けれど、深圳での最初の仕事は、あまりうまくいかず、つねに目標がクリアできなかった。三ヶ月も基本給をもらったのち、自分でも恥ずかしくなり、自ら仕事をやめて別の仕事に転職した。「あとは、転職を繰り返し、自分はセールスなど個人的能力のリクエストが比較的高い職業にはまったく向かないことが分かったのです。けれど、管理もまた社長と深いつきあいができなければ、いいポジションには就けない」。仕事を10年経て、苗さんの給料は、もっとも良い時で5000元前後だったが安定せず、同時期、深圳の不動産価格は万にものぼっていた。すでに結婚し、子供もいた彼は、都会の端の古い家に暮らし、絶え間なく上昇していく家賃と子供のミルク代に頭を抱えていた。「自分の能力はとても平凡で、深圳では、やっていけず、あとすこし歳をとったら安定した仕事にさえも就けなくなる」
去年の旧正月に内モンゴルの故郷に戻ると、深圳を離れたい気持ちがわいてきた。「同級生は、ほとんどみな月給が4000元以上になっており、退職した教師である母親の退職金さえも3000元近くになっていた」
専門家の分析
許召元研究員は、「北上広からの逃避」は、実際のところ、都市の「押し出し」の影響である、とみる。

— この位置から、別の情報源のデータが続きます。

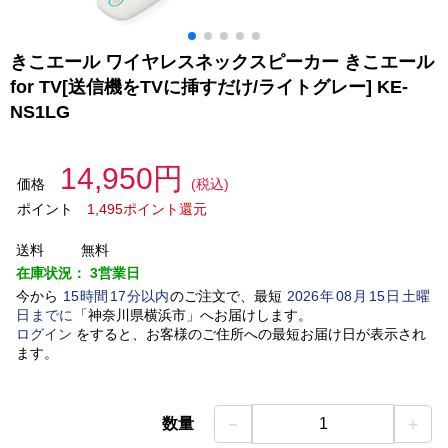
きこエール ワイヤレスネックスピーカー きこエール
for TV[送信機をTVに挿すだけ/ライトグレー] KE-
NS1LG
14,950円
価格
(税込)
ポイント
1,495ポイント還元
送料
無料
在庫状況：
3営業日
今から
15
時間
17
分以内
のご注文で、最短
2026
年
08
月
15
日
土曜
日
までに
「
神奈川県横浜市
」
へお届けします。
ログイン
をすると、お客様のご住所への最短お届け日が表示され
ます。
－
＋
数量
1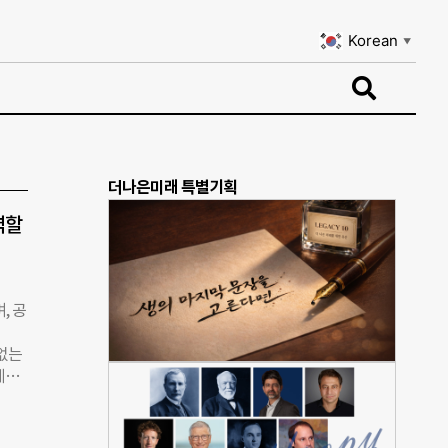
Korean
▼
Korean
▼
더나은미래 특별기획
역할
, 공
 없는
제시
 추
해 국
구원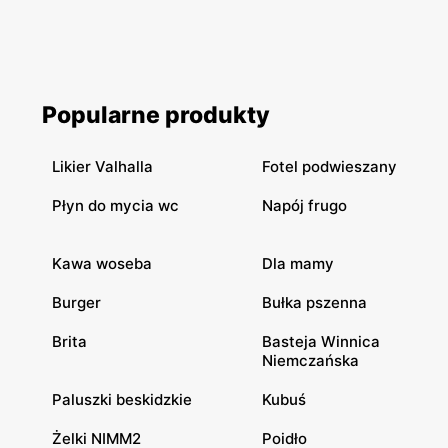
Popularne produkty
Likier Valhalla
Fotel podwieszany
Płyn do mycia wc
Napój frugo
Kawa woseba
Dla mamy
Burger
Bułka pszenna
Brita
Basteja Winnica
Niemczańska
Paluszki beskidzkie
Kubuś
Żelki NIMM2
Poidło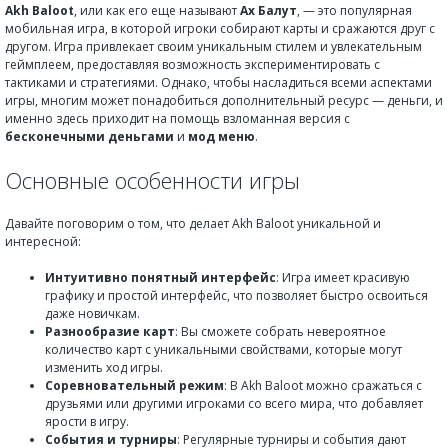
Akh Baloot
, или как его еще называют
Ах Балут
, — это популярная
мобильная игра, в которой игроки собирают карты и сражаются друг с
другом. Игра привлекает своим уникальным стилем и увлекательным
геймплеем, предоставляя возможность экспериментировать с
тактиками и стратегиями. Однако, чтобы насладиться всеми аспектами
игры, многим может понадобиться дополнительный ресурс — деньги, и
именно здесь приходит на помощь взломанная версия с
бесконечными деньгами
и
мод меню
.
Основные особенности игры
Давайте поговорим о том, что делает Akh Baloot уникальной и
интересной:
Интуитивно понятный интерфейс
: Игра имеет красивую
графику и простой интерфейс, что позволяет быстро освоиться
даже новичкам.
Разнообразие карт
: Вы сможете собрать невероятное
количество карт с уникальными свойствами, которые могут
изменить ход игры.
Соревновательный режим
: В Akh Baloot можно сражаться с
друзьями или другими игроками со всего мира, что добавляет
ярости в игру.
События и турниры
: Регулярные турниры и события дают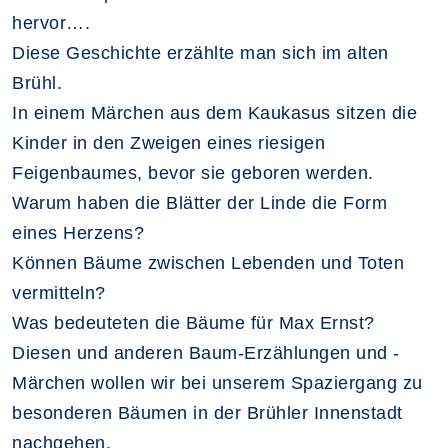
hervor….
Diese Geschichte erzählte man sich im alten
Brühl.
In einem Märchen aus dem Kaukasus sitzen die
Kinder in den Zweigen eines riesigen
Feigenbaumes, bevor sie geboren werden.
Warum haben die Blätter der Linde die Form
eines Herzens?
Können Bäume zwischen Lebenden und Toten
vermitteln?
Was bedeuteten die Bäume für Max Ernst?
Diesen und anderen Baum-Erzählungen und -
Märchen wollen wir bei unserem Spaziergang zu
besonderen Bäumen in der Brühler Innenstadt
nachgehen.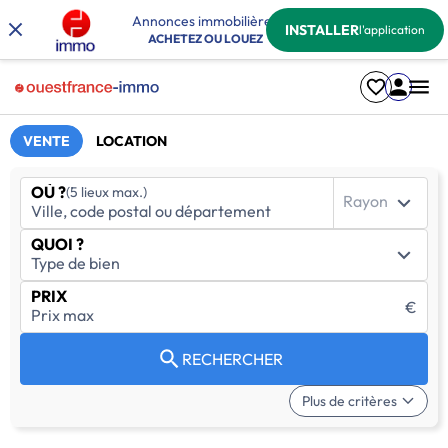
Annonces immobilières
INSTALLER
l'application
ACHETEZ OU LOUEZ
VENTE
LOCATION
OÙ ?
(5 lieux max.)
Rayon
QUOI ?
PRIX
€
RECHERCHER
Plus de critères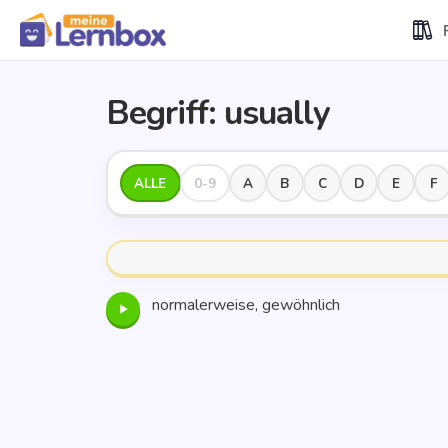
Begriff: usual­ly
ALLE
0-9
A
B
C
D
E
F
normalerweise, gewöhnlich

今年4月、零点研究コンサルタント集団による「中国都市と農民住民の流動意思調査」の結果は、もし自由に居住地を選べるなら、半数近くの都市住民は北京、上海、広州を最初の選択とした。「ある一時期、一級ランクの大都会には、大量の生産資料、社会資源が集まり、絶対的な発展の優勢があり、人材が集まる効果があった。けれど同時に、社会の競争の激化は、「押し出し」現象を生み出す。許研究員は語る。

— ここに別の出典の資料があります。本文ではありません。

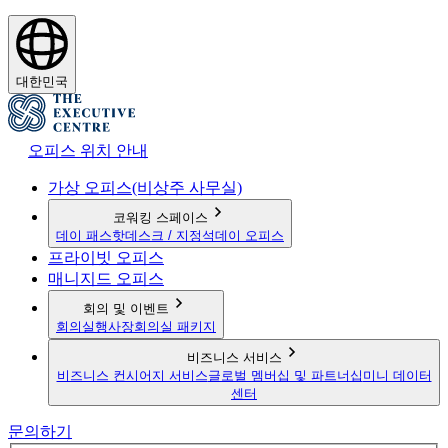
대한민국
오피스 위치 안내
가상 오피스(비상주 사무실)
코워킹 스페이스
데이 패스
핫데스크 / 지정석
데이 오피스
프라이빗 오피스
매니지드 오피스
회의 및 이벤트
회의실
행사장
회의실 패키지
비즈니스 서비스
비즈니스 컨시어지 서비스
글로벌 멤버십 및 파트너십
미니 데이터
센터
문의하기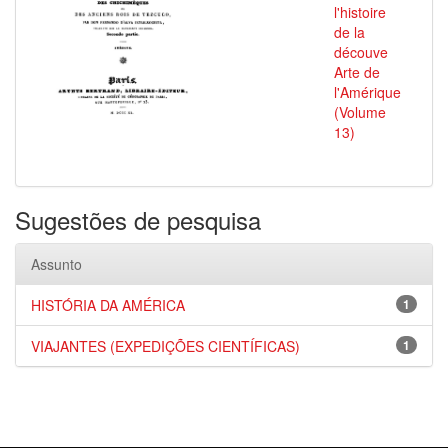
l'histoire
de la
découve
Arte de
l'Amérique
(Volume
13)
Sugestões de pesquisa
Assunto
HISTÓRIA DA AMÉRICA
1
VIAJANTES (EXPEDIÇÕES CIENTÍFICAS)
1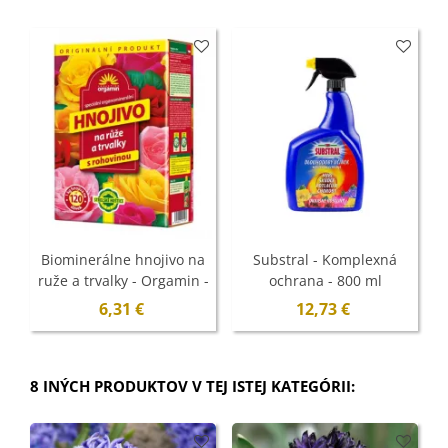
Biominerálne hnojivo na
Substral - Komplexná
ruže a trvalky - Orgamin -
ochrana - 800 ml
1 kg
6,31 €
12,73 €
8 INÝCH PRODUKTOV V TEJ ISTEJ KATEGÓRII: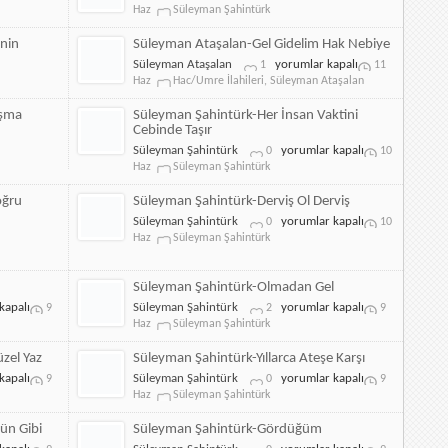
için
Şahintürk-
Haz
Süleyman Şahintürk
Gerisine
Karışma
inin
Süleyman Ataşalan-Gel Gidelim Hak Nebiye
için
Süleyman
Süleyman Ataşalan
yorumlar kapalı
1
11
Ataşalan-
Haz
Hac/Umre İlahileri
,
Süleyman Ataşalan
Gel
Gidelim
ışma
Süleyman Şahintürk-Her İnsan Vaktini
Hak
Cebinde Taşır
Nebiye
Süleyman
Süleyman Şahintürk
yorumlar kapalı
0
10
için
Şahintürk-
Haz
Süleyman Şahintürk
Her
İnsan
oğru
Süleyman Şahintürk-Derviş Ol Derviş
Vaktini
Süleyman
Süleyman Şahintürk
yorumlar kapalı
0
10
Cebinde
Şahintürk-
Haz
Süleyman Şahintürk
Taşır
Derviş
için
Ol
Derviş
Süleyman Şahintürk-Olmadan Gel
için
Süleyman
kapalı
Süleyman Şahintürk
yorumlar kapalı
9
2
9
Şahintürk-
Haz
Süleyman Şahintürk
Olmadan
Gel
zel Yaz
Süleyman Şahintürk-Yıllarca Ateşe Karşı
için
Süleyman
kapalı
Süleyman Şahintürk
yorumlar kapalı
9
0
9
Şahintürk-
Haz
Süleyman Şahintürk
Yıllarca
Ateşe
ün Gibi
Süleyman Şahintürk-Gördüğüm
Karşı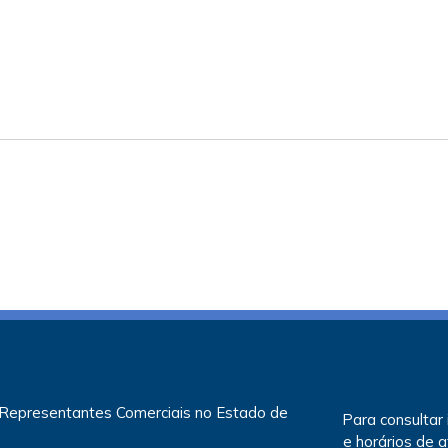
 Representantes Comerciais no Estado de
Para consultar
e horários de 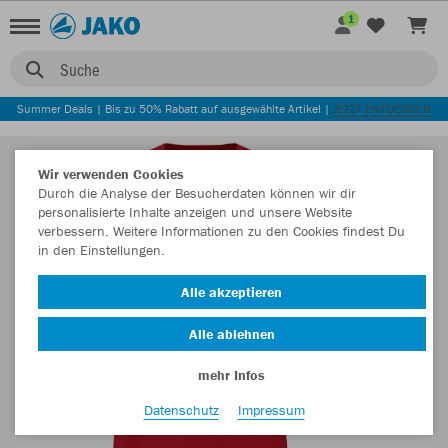
1
Suche
Summer Deals | Bis zu 50% Rabatt auf ausgewählte Artikel |
JETZT ENTDECKEN
Wir verwenden Cookies
Durch die Analyse der Besucherdaten können wir dir
personalisierte Inhalte anzeigen und unsere Website
verbessern. Weitere Informationen zu den Cookies findest Du
in den Einstellungen.
Alle akzeptieren
Alle ablehnen
mehr Infos
Datenschutz
Impressum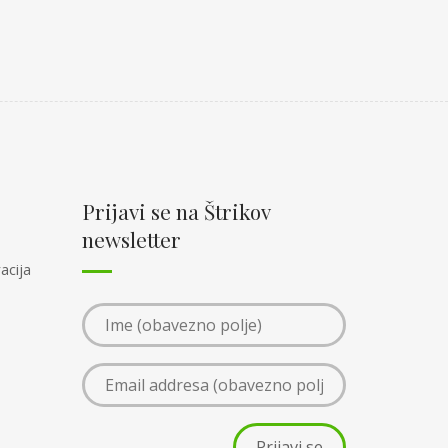
Prijavi se na Štrikov
newsletter
acija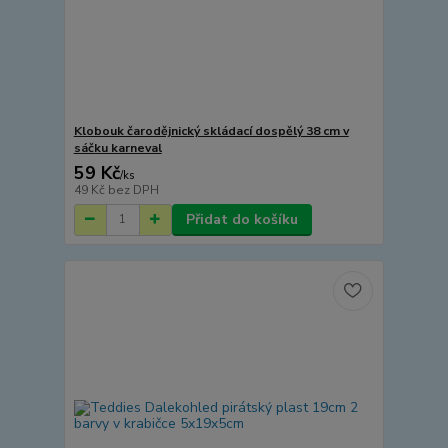
Klobouk čarodějnický skládací dospělý 38 cm v
sáčku karneval
59 Kč
/
ks
49 Kč
bez DPH
Přidat do košíku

許研究員は、ある面では、若者はこの「押し出し」を正視すべきであり、大都会は想像のなかほど良いものでなく、もし大都会に留まり、なんとしても発展しようとするなら、競争の激烈さと残酷さに対し、心の準備をすべきであり、同時に、すべての機会をとらえ、自分の知識と技能を磨き、自分の競争力を上昇させなければならない。また、一方、都市の管理者は、都市の寛容性について多くの文章を書き、高い素質と技能を備えた人材に発展の環境を創造するほか、低学歴、低技能の若者にも生存条件を提供すべきで、都市の発展は多様な人材を必要とする。

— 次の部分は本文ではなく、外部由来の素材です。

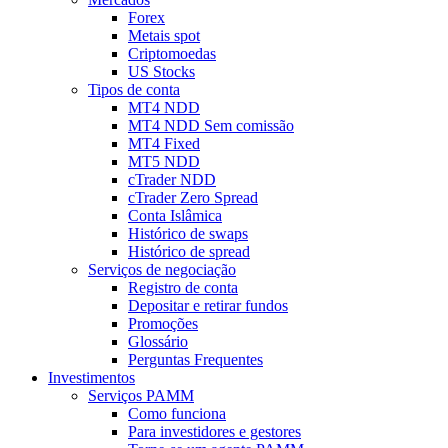
Forex
Metais spot
Criptomoedas
US Stocks
Tipos de conta
MT4 NDD
MT4 NDD Sem comissão
MT4 Fixed
MT5 NDD
cTrader NDD
cTrader Zero Spread
Conta Islâmica
Histórico de swaps
Histórico de spread
Serviços de negociação
Registro de conta
Depositar e retirar fundos
Promoções
Glossário
Perguntas Frequentes
Investimentos
Serviços PAMM
Como funciona
Para investidores e gestores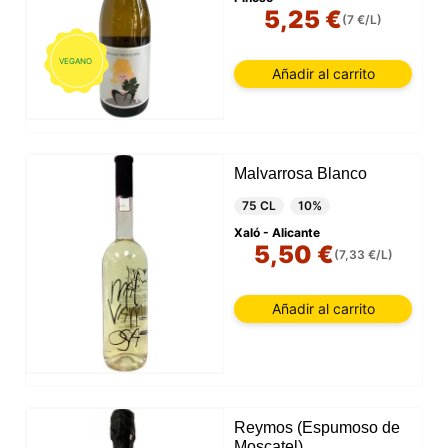
5,25 €
(7 €/L)
VEGANO
Añadir al carrito
Malvarrosa Blanco
75 CL
10%
Xaló - Alicante
5,50 €
(7,33 €/L)
Añadir al carrito
Reymos (Espumoso de
Moscatel)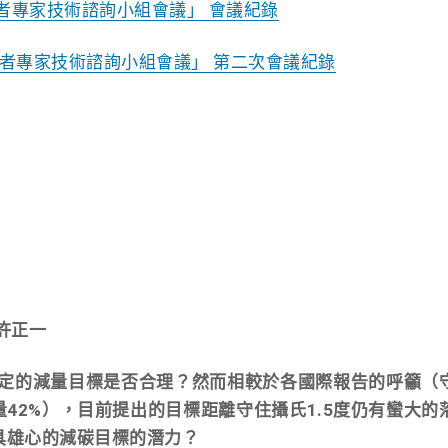
者專家技術諮詢小組會議」 會議紀錄
者專家技術諮詢小組會議」 第二次會議紀錄
許正一
設定的減量目標是否合理？然而相較於各國際報告的呼籲（
減量42%），目前提出的目標距離守住攝氏1.5度仍有蠻大的
具雄心的減碳目標的潛力？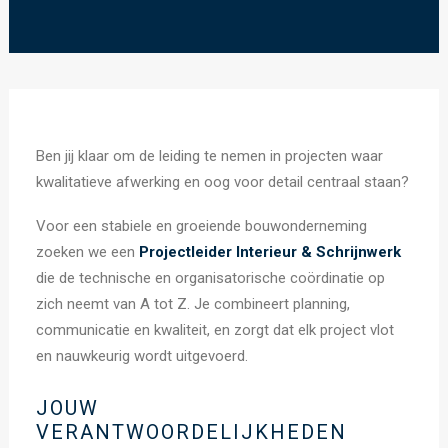
Ben jij klaar om de leiding te nemen in projecten waar
kwalitatieve afwerking en oog voor detail centraal staan?
Voor een stabiele en groeiende bouwonderneming
zoeken we een
Projectleider Interieur & Schrijnwerk
die de technische en organisatorische coördinatie op
zich neemt van A tot Z. Je combineert planning,
communicatie en kwaliteit, en zorgt dat elk project vlot
en nauwkeurig wordt uitgevoerd.
JOUW
VERANTWOORDELIJKHEDEN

任教授は、「押し出し」は、社会の競争の激烈さを示すだけでなく、一級ランクの都市が人材を呼び寄せるにあたり、まだ進歩すべき空間があることを示している、と語る。さらに一歩、創業環境を良好なものにし、人材を呼ぶ。さらに高レベルで、知力資源のスムーズな流動と循環を実現する。長江デルタ地帯経済圏を例とするなら、区域を越えた研究センターなどの方式で、一級ランクの上海の人材が他都市にいって仕事をするにあたり便宜をはかり、また蘇州などの都市の人材にも上海で随時、仕事をさせ、各レベル、各層の人材がどこでも、いつでも最大限の能力を発揮できるようにする。